When quitting, Beatrice was not too sure what she would fall back on. But since her family runs a business in home decor and fixtures, she knew that she would have a cushion to support her before she got back on her feet again. “I spent the first few days after quitting at the family business, wondering what business I could start.”
In September 2021, she decided to start a beauty parlour, barber shop and salon in South B, Nairobi. “My startup budget was Sh. 1 million, but I had saved Sh. 400,000 in a bank savings account,” she says. She approached her bank and pitched her case. “Although I had been saving consistently since I got my job, I was told that I could only qualify for Sh. 200,000. This was not sufficient at all,” she says.
Not one to give up, Beatrice made a bold move that not too many people would have dared. “I stepped out of that bank dejected. As I walked home, I saw another bank and wondered if they could have funded me if I had been saving with them,” she says. Boldly, she decided to walk in and talk to the credit manager. “I openly explained my situation and asked how long they would take to fund me if I joined them.”
To her surprise, Beatrice was told she could get funded with Sh. 1 million as long as she switched accounts and provided security. “I walked out, went and withdrew all my savings, and switched to the new bank.” This new bank was the KCB Bank.
By the end of October, Beatrice was asked to apply for the bank’s Micro Small and Medium Enterprise loan. “I got my parents to provide me with security, and by November, I had the Sh. 1 million capital I needed to open my business,” she says, adding that she also got a six month grace period for her business to stabilize before she could start making repayments.
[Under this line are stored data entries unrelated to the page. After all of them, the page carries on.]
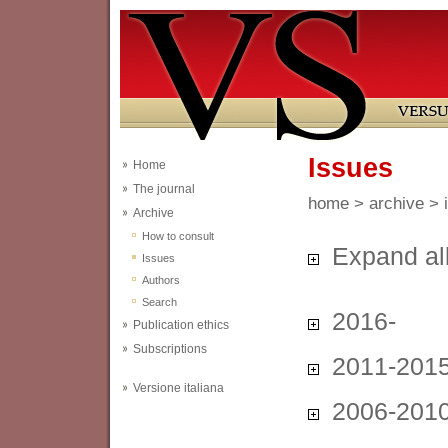
Issues
Home
The journal
home
>
archive
> 
Archive
How to consult
Expand al
Issues
Authors
Search
2016-
Publication ethics
Subscriptions
2011-201
Versione italiana
2006-201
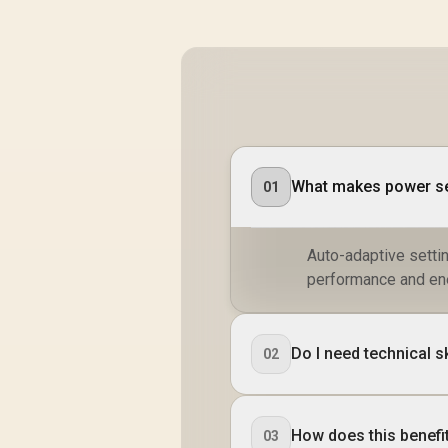
What makes power set
01
Auto-adaptive setti
performance and en
Do I need technical 
02
How does this benefit
03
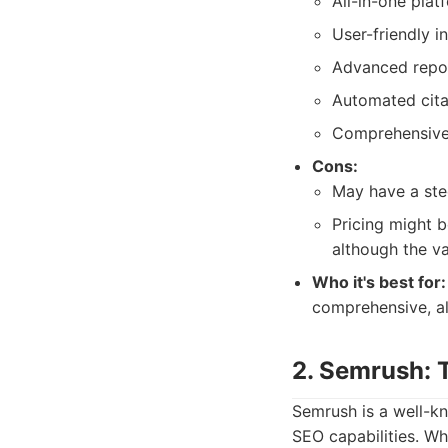
All-in-one pla
User-friendly in
Advanced repor
Automated cita
Comprehensive
Cons:
May have a stee
Pricing might b
although the va
Who it's best for:
comprehensive, all
2. Semrush: T
Semrush is a well-kn
SEO capabilities. Wh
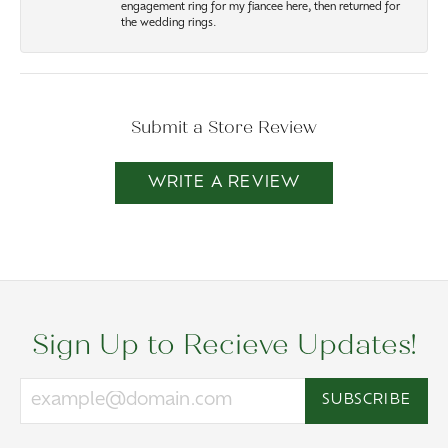
engagement ring for my fiancee here, then returned for
the wedding rings.
Submit a Store Review
WRITE A REVIEW
Sign Up to Recieve Updates!
SUBSCRIBE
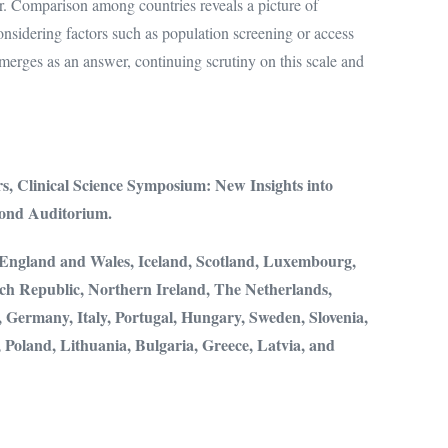
r. Comparison among countries reveals a picture of
nsidering factors such as population screening or access
emerges as an answer, continuing scrutiny on this scale and
rs,
Clinical Science Symposium: New Insights into
nd Auditorium.
, England and Wales, Iceland, Scotland, Luxembourg,
ch Republic, Northern Ireland, The Netherlands,
 Germany, Italy, Portugal, Hungary, Sweden, Slovenia,
, Poland, Lithuania, Bulgaria, Greece, Latvia, and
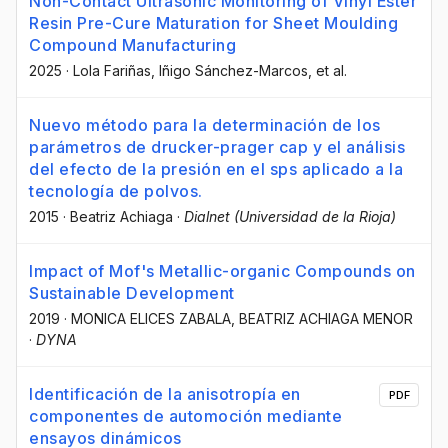
Non-Contact Ultrasonic Monitoring of Vinyl Ester
Resin Pre-Cure Maturation for Sheet Moulding
Compound Manufacturing
2025
·
Lola Fariñas
, Iñigo Sánchez-Marcos
, et al.
Nuevo método para la determinación de los
parámetros de drucker-prager cap y el análisis
del efecto de la presión en el sps aplicado a la
tecnología de polvos.
2015
·
Beatriz Achiaga
·
Dialnet (Universidad de la Rioja)
Impact of Mof's Metallic-organic Compounds on
Sustainable Development
2019
·
MONICA ELICES ZABALA
, BEATRIZ ACHIAGA MENOR
·
DYNA
Identificación de la anisotropía en
PDF
componentes de automoción mediante
ensayos dinámicos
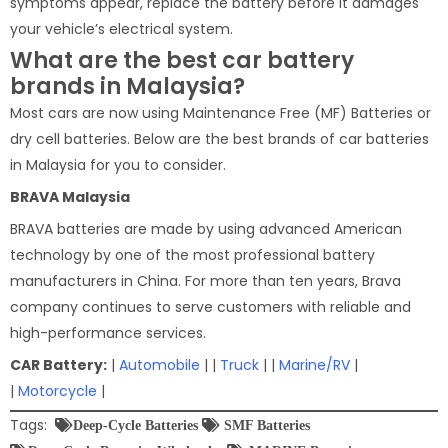
symptoms appear, replace the battery before it damages
your vehicle’s electrical system.
What are the best car battery
brands in Malaysia?
Most cars are now using Maintenance Free (MF) Batteries or
dry cell batteries. Below are the best brands of car batteries
in Malaysia for you to consider.
BRAVA Malaysia
BRAVA batteries are made by using advanced American
technology by one of the most professional battery
manufacturers in China. For more than ten years, Brava
company continues to serve customers with reliable and
high-performance services.
CAR Battery:
|
Automobile
| |
Truck
| |
Marine/RV
|
|
Motorcycle
|
Tags:
Deep-Cycle Batteries
SMF Batteries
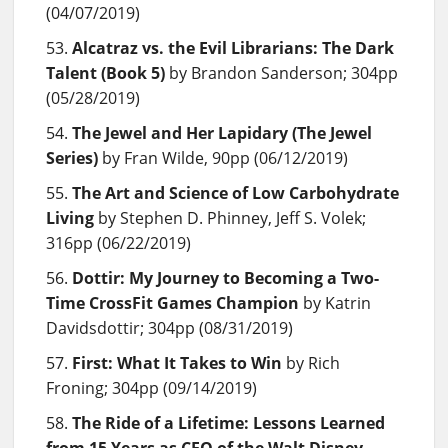
(04/07/2019)
Alcatraz vs. the Evil Librarians: The Dark
Talent (Book 5)
by Brandon Sanderson; 304pp
(05/28/2019)
The Jewel and Her Lapidary (The Jewel
Series)
by Fran Wilde, 90pp (06/12/2019)
The Art and Science of Low Carbohydrate
Living
by Stephen D. Phinney, Jeff S. Volek;
316pp (06/22/2019)
Dottir: My Journey to Becoming a Two-
Time CrossFit Games Champion
by Katrin
Davidsdottir; 304pp (08/31/2019)
First: What It Takes to Win
by Rich
Froning; 304pp (09/14/2019)
The Ride of a Lifetime: Lessons Learned
from 15 Years as CEO of the Walt Disney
“Apart from getting funding to start my business, I got a partner who could listen to what I was looking to achieve; a partner who was not only interested in the amount I saved but who also wanted to help me grow,” she says.
Beatrice is one of the many entrepreneurs who are taking advantage of highly discounted KCB Bank loans that are targeting micro and small medium enterprises in Kenya. In what has been testament to the bank’s funding of MSMEs, KCB Bank has deliberately set out to identify and support small businesses such as Beatrice’s to scale up.
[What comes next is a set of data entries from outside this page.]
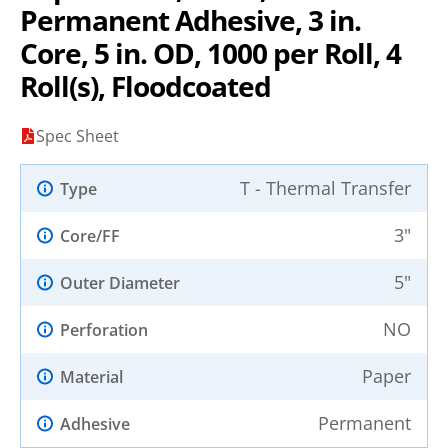
Permanent Adhesive, 3 in.
Core, 5 in. OD, 1000 per Roll, 4
Roll(s), Floodcoated
Spec Sheet
T - Thermal Transfer
Type
3"
Core/FF
5"
Outer Diameter
NO
Perforation
Paper
Material
Permanent
Adhesive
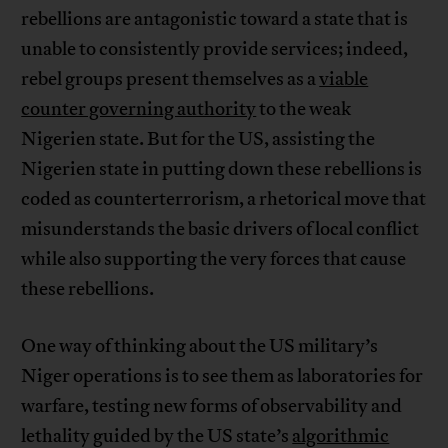
rebellions are antagonistic toward a state that is
unable to consistently provide services; indeed,
rebel groups present themselves as a
viable
counter governing authority
to the weak
Nigerien state. But for the US, assisting the
Nigerien state in putting down these rebellions is
coded as counterterrorism, a rhetorical move that
misunderstands the basic drivers of local conflict
while also supporting the very forces that cause
these rebellions.
One way of thinking about the US military’s
Niger operations is to see them as laboratories for
warfare, testing new forms of observability and
lethality guided by the US state’s
algorithmic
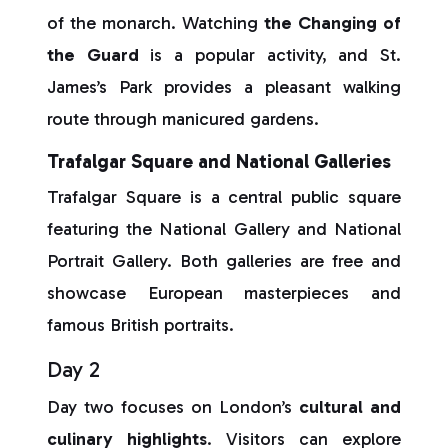
of the monarch. Watching
the Changing of
the Guard
is a popular activity, and St.
James’s Park provides a pleasant walking
route through manicured gardens.
Trafalgar Square and National Galleries
Trafalgar Square is a central public square
featuring the National Gallery and National
Portrait Gallery. Both galleries are free and
showcase European masterpieces and
famous British portraits.
Day 2
Day two focuses on London’s
cultural and
culinary highlights
. Visitors can explore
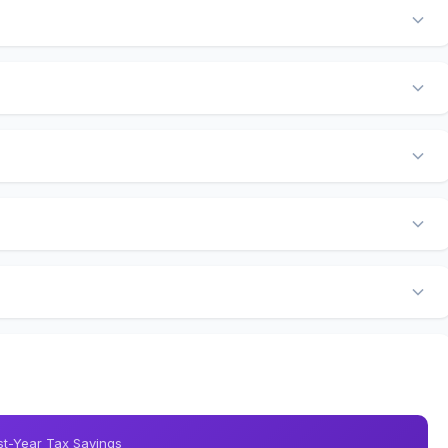
rst-Year Tax Savings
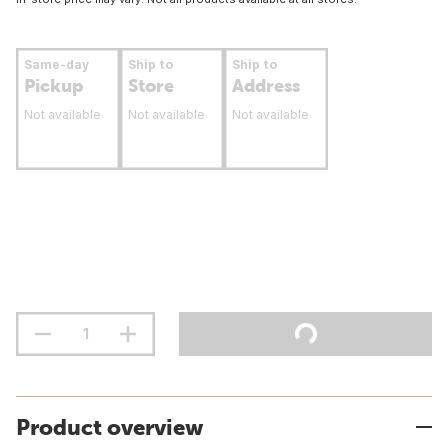
Same-day
Ship to
Ship to
Pickup
Store
Address
Not available
Not available
Not available
Product overview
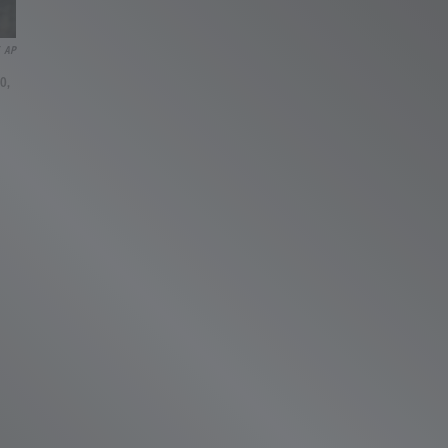
AP
10,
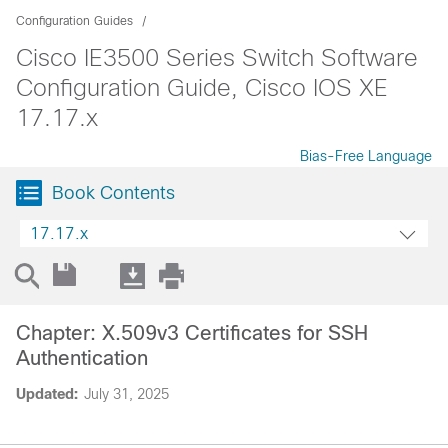
Configuration Guides
Cisco IE3500 Series Switch Software
Configuration Guide, Cisco IOS XE
17.17.x
Bias-Free Language
Book Contents
17.17.x
Chapter: X.509v3 Certificates for SSH
Authentication
Updated:
July 31, 2025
“These business enterprises are the lifeblood of our economy; we are going the extra mile to ensure they are adequately financed,” said Anastacia Kimtai who is the director of retail banking at KCB. “As the leading MSME Bank in Kenya, we recognize the potential MSMEs have on the economic growth in Kenya and that is why the Bank takes a keen interest to support the sector.”
In addition to funding businesses, the bank in 2021 introduced a discounted financing facility to boost micro small and medium enterprises customers whose operations have been adversely affected by the pandemic since March 2020.
Following this reduction, micro, small and medium enterprises who were experiencing disrupted cash flows would be able to access both secured and unsecured financing for acquisition of trading assets and working capital. This would in turn help them support their business activities and preserve jobs by strengthening their resilience in the long run.
“Our KCB MSME Loan offer has been designed for our business customers in response to the current harsh economic times. We’re providing a financial cushion to help maintain liquidity for your working capital or to enable you to acquire trading assets,” KCB Bank Kenya said in a statement to Bizna Kenya.
A spot check on the MSME loans at KCB Bank shows that access to interest rates and negotiation fees have been discounted and small and medium entrepreneurs are now able to get loans of up to Sh. 5 million with repayment periods of up to 36 months.